I admit I don't really know what type of answer your looking for. So, I'll say something that might very well be entirely irrelevant for your purposes but which I enjoy. At least, it'll provide some context for the power means you asked about.
These generalized power means are basically the discrete (finitary) analogs of the L^p norms.
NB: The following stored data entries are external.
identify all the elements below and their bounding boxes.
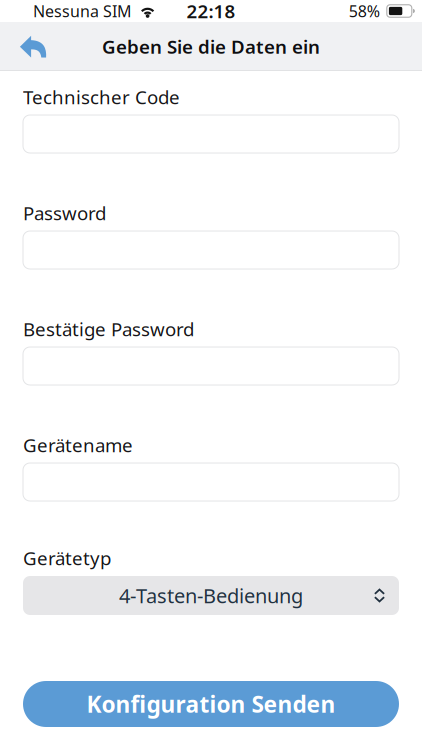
- button[interactable]: Back: [11, 24, 55, 68]
- staticText: Geben Sie die Daten ein: [102, 34, 320, 59]
- staticText: Password: [23, 201, 106, 225]
- button[interactable]: Text field: [23, 463, 399, 501]
- staticText: 58%: [349, 0, 380, 22]
- staticText: Gerätename: [23, 433, 133, 457]
- button[interactable]: Text field: [23, 115, 399, 153]
- button[interactable]: Konfiguration Senden: [23, 681, 399, 727]
- staticText: Bestätige Password: [23, 317, 194, 341]
- staticText: Nessuna SIM: [33, 0, 132, 22]
- staticText: 4-Tasten-Bedienung: [119, 582, 303, 609]
- button[interactable]: 4-Tasten-Bedienung: [23, 576, 399, 615]
- button[interactable]: Text field: [23, 231, 399, 269]
- staticText: 22:18: [186, 0, 236, 23]
- button[interactable]: Text field: [23, 347, 399, 385]
- staticText: Gerätetyp: [23, 546, 111, 570]
- staticText: Konfiguration Senden: [86, 689, 336, 719]
- staticText: Technischer Code: [23, 85, 180, 109]
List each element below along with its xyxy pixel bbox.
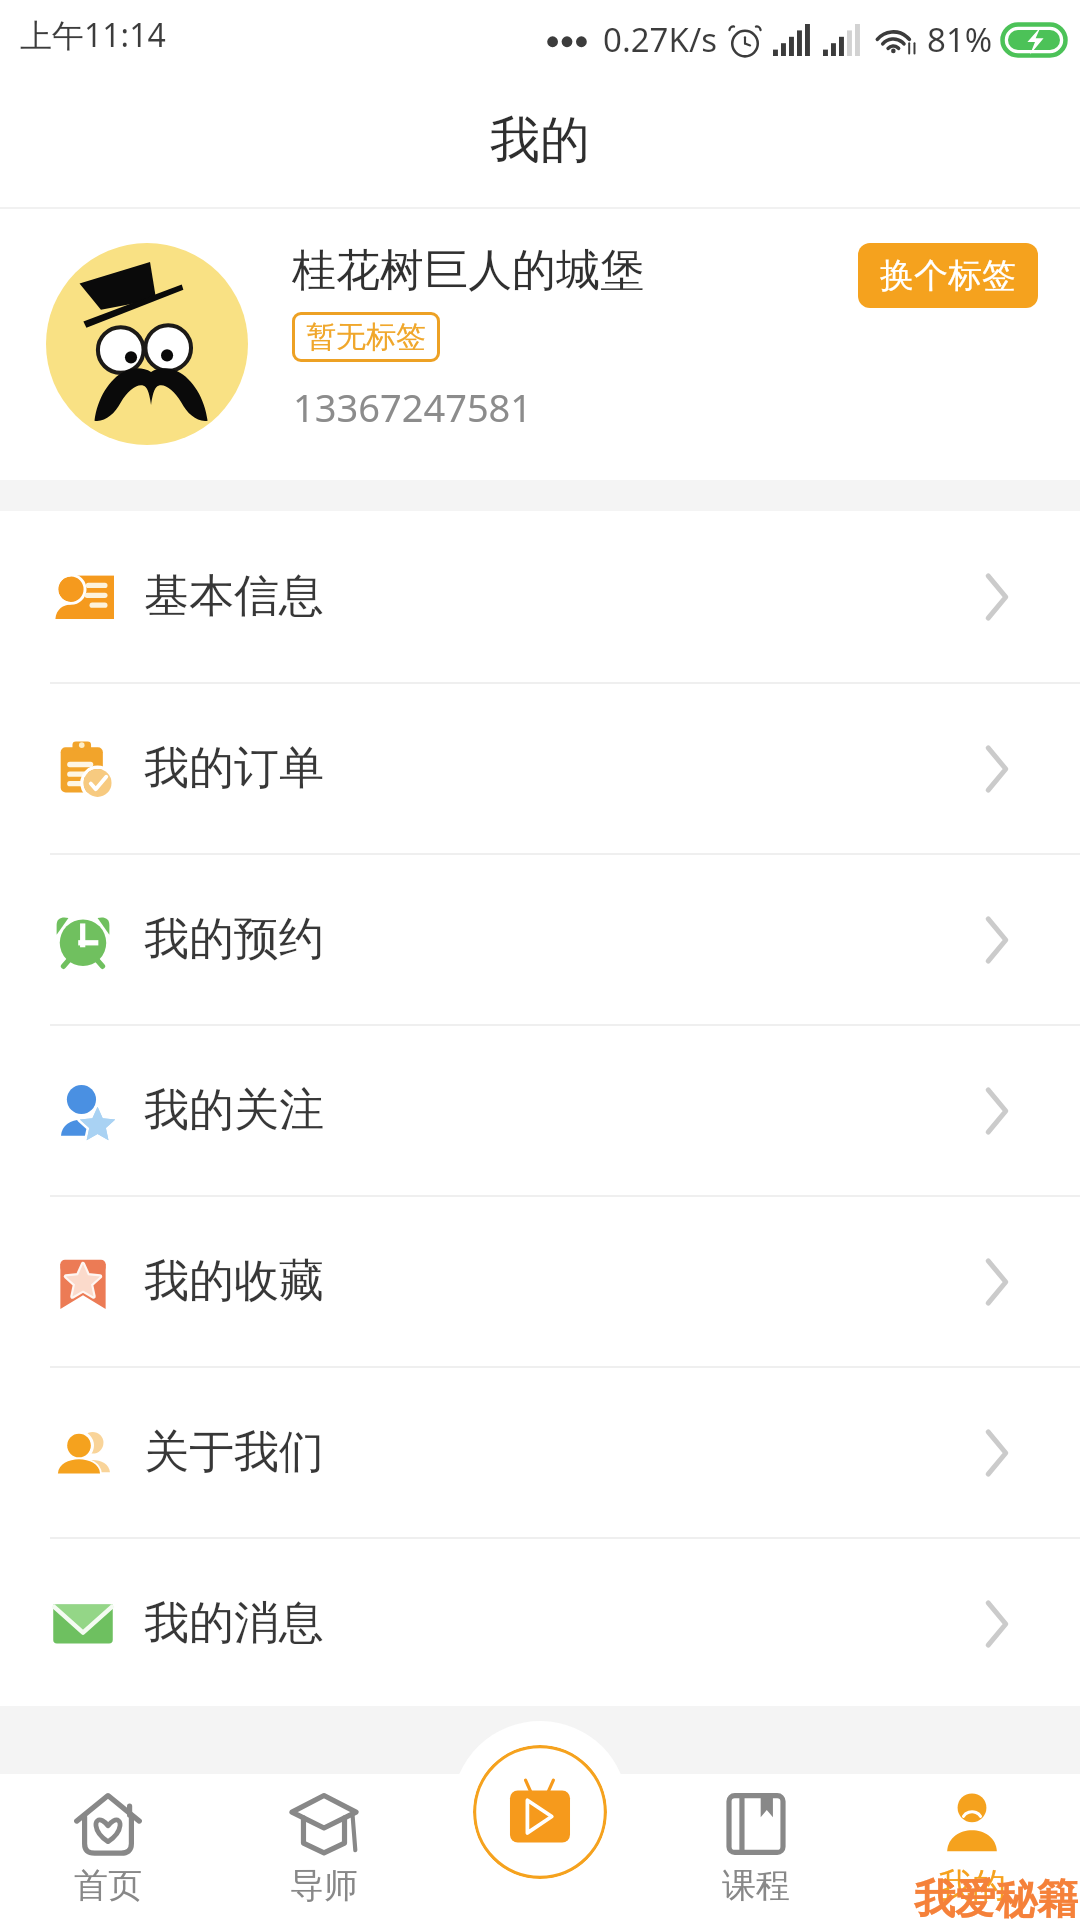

So, for instance, it's with these norms that you prove (using, say, elementary calculus) the finitary version of Holder's inequality, which is really important in analysis, because it leads (via a limiting argument) to the more important fact that $L^p$ and $L^q$ spaces (which are continuous analogs of these finitary $l^p$ spaces) are dual for $p,q$ conjugate exponents.
This duality is really important: one example is that if you are trying to prove something about the $L^p$ spaces that is preserved under duality, you just have to restrict yourself to the case $1 \leq p \leq 2$. The theory of singular integral operators provides examples of this: basically, it's easy to prove they are bounded (i.e., reasonably well-behaved) for $p=2$ by Fourier analysis; you prove that they're "weak-bounded" on $L^1$ (in some sense which I won't make precise); then you apply to general results on interpolation to get boundedness in the range $1-2$; finally, this duality operation gives it for $p>2$ as well.
Also, root-mean-square speed is used to define temperature in physics.